Le 4 mars, les autorités sanitaires britanniques ont annoncé leur projet de criminaliser la possession et l’usage de protoxyde d’azote (N2O) comme gaz hilarant. Cette décision va à l’encontre des recommandations du groupe d’experts qui avait, un mois plus tôt, réfuté le recours à la prohibition dans un éditorial du British Medical Journal. En France, la vente aux mineurs est interdite depuis 2021 et la consommation sur la voie publique est interdite dans plusieurs métropoles.
Le protoxyde d’azote a été découvert et synthétisé au XVIIIe siècle en Grande-Bretagne. Les premières « proto parties » datent de 1799, quand la bonne société anglaise inhalait ce gaz pour ses effets hilarants et désinhibants. Il est devenu, cinquante ans plus tard, un produit antalgique utilisé avec l’éther pour les premières anesthésies générales.
C’est un gaz naturel émis majoritairement par la décomposition des sols, les engrais azotés, les océans, les déjections animales ; il est aussi produit industriellement pour la fabrication, entre autres, du gaz propulseur destiné aux siphons de crème chantilly. C’est ce dernier usage qui fait l’objet d’un détournement récréatif, grâce à de petites cartouches de N2O pur transféré dans un ballon, puis inhalé.
Sa consommation est en pleine expansion pour plusieurs raisons : sa disponibilité en vente libre en magasin et sur Internet, son coût réduit et l’arrivée sur le marché de bonbonnes contenant l’équivalent de 80 cartouches (640 grammes). Cet usage détourné de gaz pur peut entraîner des effets indésirables graves, notamment neurologiques, majoritairement réversibles après supplémentation de vitamine B12. Ils concernent uniquement les rares mésusages avec consommation massive et prolongée de N2O (de l’ordre de 10 cartouches de 8 grammes par jour, pendant plusieurs semaines).
Pourtant, le protoxyde d’azote mélangé avec de l’oxygène, le Meopa, a révolutionné, en France, la prise en charge des soins douloureux.
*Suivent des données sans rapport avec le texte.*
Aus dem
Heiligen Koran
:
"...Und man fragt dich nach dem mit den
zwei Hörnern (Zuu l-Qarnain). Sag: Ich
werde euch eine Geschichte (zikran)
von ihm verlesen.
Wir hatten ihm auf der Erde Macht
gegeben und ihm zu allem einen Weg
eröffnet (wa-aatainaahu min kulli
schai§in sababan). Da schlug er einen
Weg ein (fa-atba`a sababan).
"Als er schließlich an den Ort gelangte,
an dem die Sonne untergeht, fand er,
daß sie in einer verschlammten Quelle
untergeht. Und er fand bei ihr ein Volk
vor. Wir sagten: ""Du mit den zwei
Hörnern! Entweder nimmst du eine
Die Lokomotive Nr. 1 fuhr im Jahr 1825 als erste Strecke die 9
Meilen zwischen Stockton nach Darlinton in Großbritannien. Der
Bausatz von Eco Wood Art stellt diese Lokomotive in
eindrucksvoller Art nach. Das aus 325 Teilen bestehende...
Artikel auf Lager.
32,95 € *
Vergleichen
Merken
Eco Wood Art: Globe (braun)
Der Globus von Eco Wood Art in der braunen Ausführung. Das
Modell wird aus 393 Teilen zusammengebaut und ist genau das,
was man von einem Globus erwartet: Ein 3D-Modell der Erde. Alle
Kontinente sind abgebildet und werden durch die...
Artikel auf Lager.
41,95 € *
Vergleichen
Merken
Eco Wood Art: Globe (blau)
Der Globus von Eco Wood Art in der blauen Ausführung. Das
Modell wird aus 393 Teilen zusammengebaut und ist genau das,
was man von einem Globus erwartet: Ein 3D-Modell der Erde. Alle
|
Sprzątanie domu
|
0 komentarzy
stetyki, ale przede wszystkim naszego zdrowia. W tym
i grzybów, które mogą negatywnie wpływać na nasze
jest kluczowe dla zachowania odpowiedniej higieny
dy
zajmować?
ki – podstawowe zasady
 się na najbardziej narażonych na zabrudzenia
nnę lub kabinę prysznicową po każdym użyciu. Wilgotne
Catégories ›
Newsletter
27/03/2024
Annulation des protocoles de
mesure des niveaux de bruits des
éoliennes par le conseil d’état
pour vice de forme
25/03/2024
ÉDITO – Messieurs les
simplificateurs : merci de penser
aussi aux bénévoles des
Tout a débuté en 1992, quand nous avons présenté à l’Unesco les premières vidéos montrant les effets bénéfiques du Meopa sur les enfants leucémiques de l’hôpital Trousseau (Paris). Pour beaucoup d’équipes, ce fut un véritable choc de voir pour la première fois des ponctions lombaires, des prélèvements de moelle effectués sur des enfants souriants, en présence des parents et, surtout, sans contention physique.
En moins de cinq ans, la majorité des services d’oncohématologie pédiatrique adoptèrent cette méthode. La France est ainsi devenue l’un des pays leaders concernant l’utilisation du Meopa. Tous les services pédiatriques ainsi que les urgences en disposant dorénavant et l’utilisant quotidiennement, les adultes et les personnes âgées peuvent aussi en bénéficier.